Segundo a presidenta do Sindilimpe-ES, Evani Reis (Baiana), a medida ainda é tímida diante do potencial de contratação de mulheres, mas simboliza um avanço histórico na luta por igualdade de oportunidades. “As mulheres ainda são excluídas de áreas como a jardinagem, a coleta de lixo e a limpeza urbana. Ainda existe muito preconceito, muitas vezes velado, por causa da gravidez, do ciclo menstrual ou de visões ultrapassadas sobre o que as mulheres podem ou não fazer”, afirma.
Redução da violência doméstica
A dirigente sindical destaca que a presença feminina nessas funções fortalece a autonomia econômica e contribui para enfrentar a violência doméstica. “Quando uma mulher tem trabalho, renda e independência, ela tem mais condições de sair de situações de violência. É sobre empoderamento e dignidade. Além disso, as mulheres são extremamente competentes nas atribuições que exercem”, reforça Evani.
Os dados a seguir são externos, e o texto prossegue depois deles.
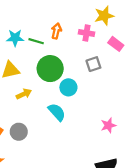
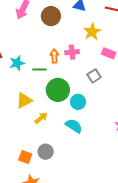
pink cross: (87, 33) -> (72, 52), moved
cyan star: (15, 38) -> (17, 63), moved

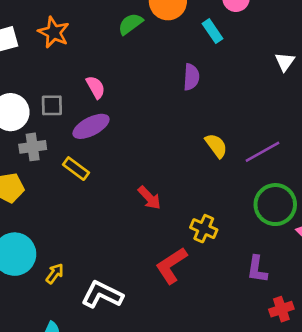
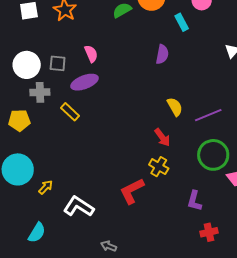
red arrow: (149, 198) -> (162, 137), moved

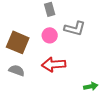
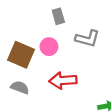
pink circle: (50, 35) -> (49, 47), moved

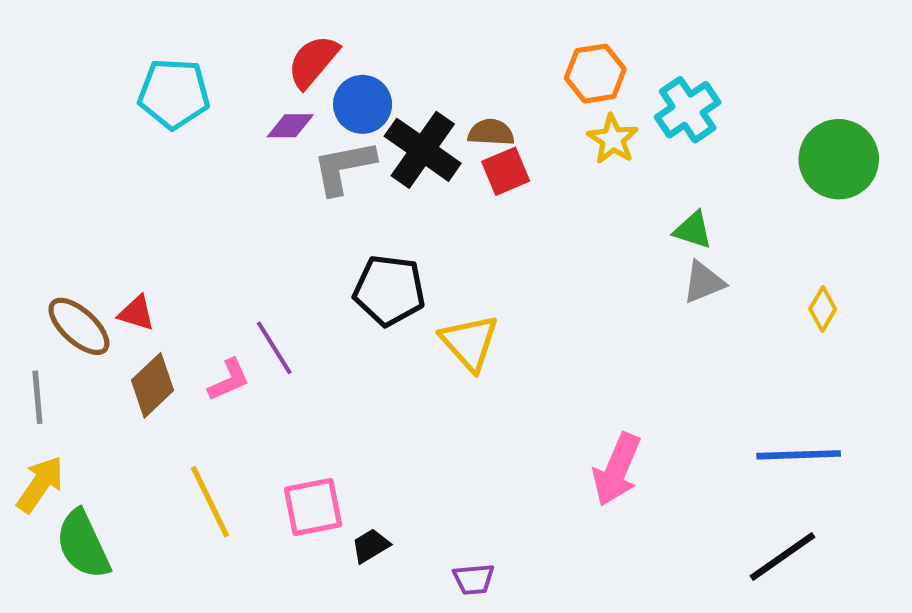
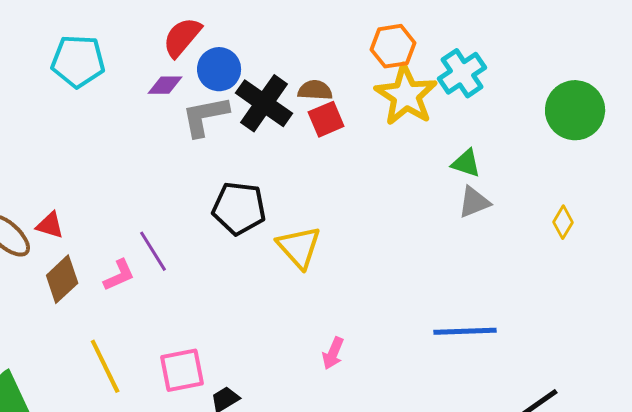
yellow star: (613, 139) -> (406, 95), size x1.6
blue line: (799, 455) -> (465, 331), moved
pink arrow: (617, 470) -> (333, 353), moved, size x0.6

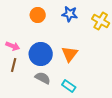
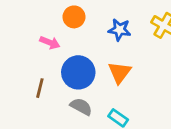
blue star: (70, 14) -> (120, 30), moved
pink arrow: (13, 46) -> (50, 43), moved

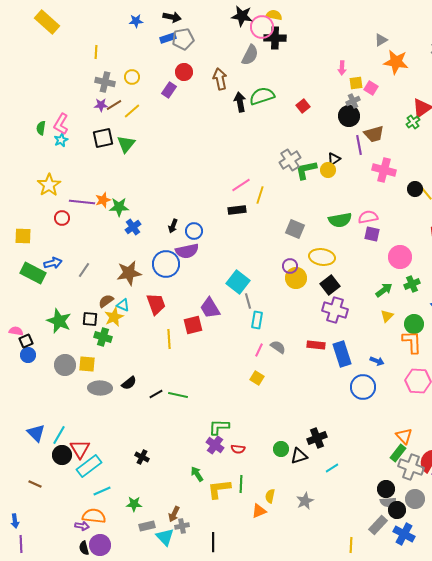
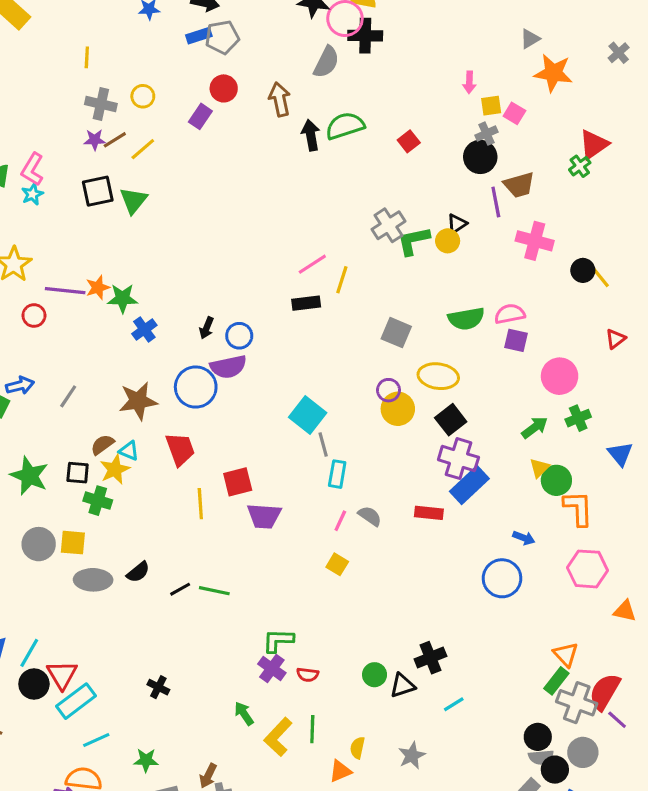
purple trapezoid: (210, 308) -> (264, 516), moved, turned -55
green circle: (414, 324) -> (556, 480), moved
blue rectangle: (342, 354) -> (469, 485), moved, turned 65
yellow L-shape: (219, 489) -> (278, 737), turned -40

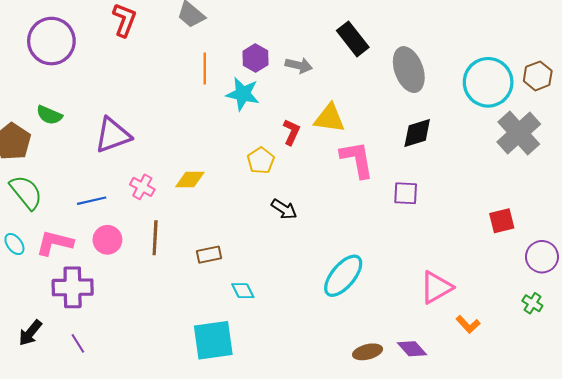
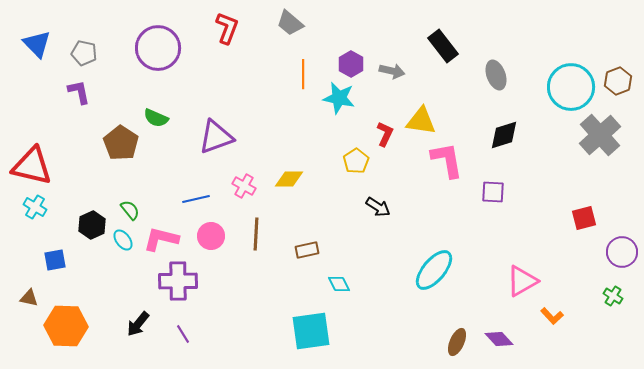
gray ellipse: (409, 70) -> (496, 75), size x0.7
green semicircle: (26, 192) -> (130, 210), moved, size x0.6
brown ellipse: (368, 352) -> (457, 342), turned -52

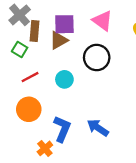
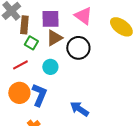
brown triangle: (59, 40) -> (54, 38), moved
green square: (20, 49) -> (31, 43), moved
blue L-shape: (62, 129) -> (39, 95), moved

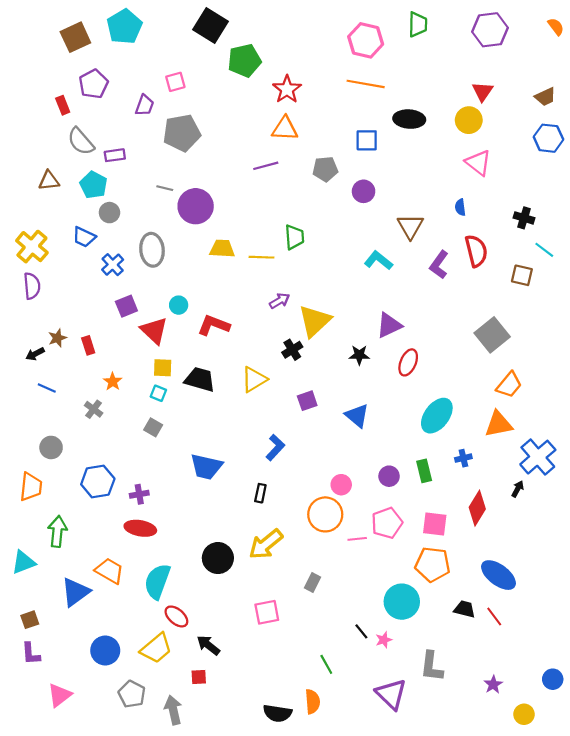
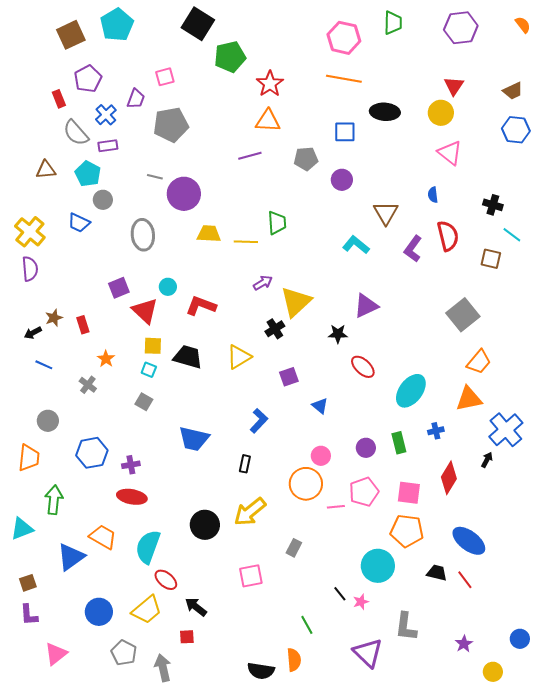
blue cross: (113, 265) -> (106, 115), moved
red ellipse: (408, 362) -> (363, 367), moved, turned -70
blue triangle: (357, 416) -> (320, 406), moved, size x0.7

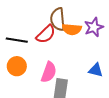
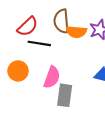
red semicircle: (46, 34) -> (28, 26), moved
black line: (17, 40) -> (39, 43), moved

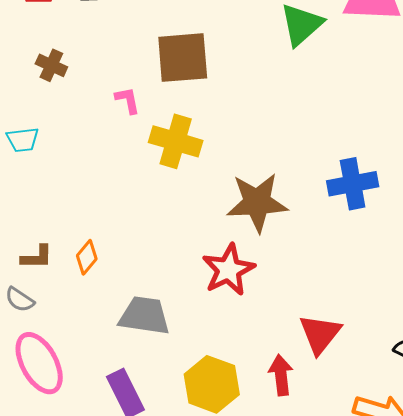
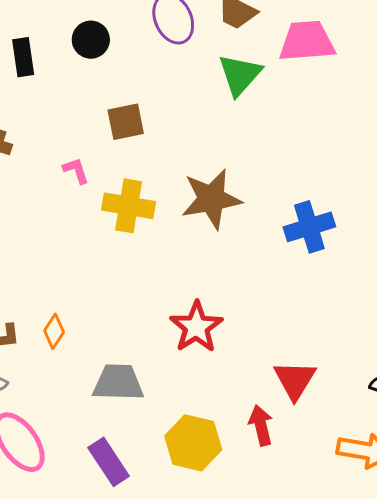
brown square: (183, 58) -> (126, 122), size x0.7
brown star: (257, 202) -> (211, 199), moved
Outros municípios do Espírito Santo já contam com mulheres nas equipes de jardinagem, mas sempre em número reduzido. O Sindilimpe-ES trabalha para que a contratação em Vitória avance para mais mulheres e sirva de exemplo para a ampliação das oportunidades em outras cidades, incluindo funções como garis e coletoras, onde a presença feminina também é pequena.
“Como mulher e líder sindical, sei o quanto é difícil romper essas barreiras. Ver essas trabalhadoras começando a ocupar esses espaços é motivo de orgulho e esperança. As mulheres são tão capazes quanto os homens nessas funções”, conclui a presidenta do Sindilimpe-ES.